[Exercise instructions] Give back the records below exactly, omitting the pictures.
Segment Open
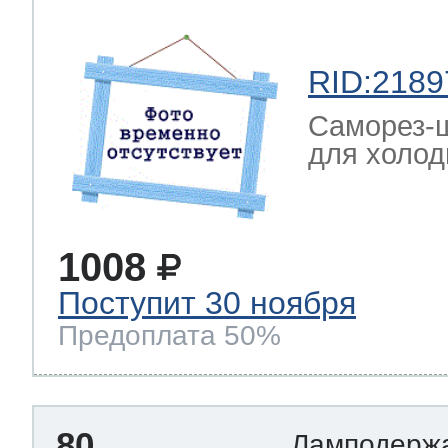
RID:2189
Саморез-ш
для холод
1008
Поступит 30 ноября
Предоплата 50%
80
Ламподерж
Segment Closed
[Exercise solution]
RID:2189
Саморез-ш
для холод
1008
Поступит 30 ноября
Предоплата 50%
80
Ламподерж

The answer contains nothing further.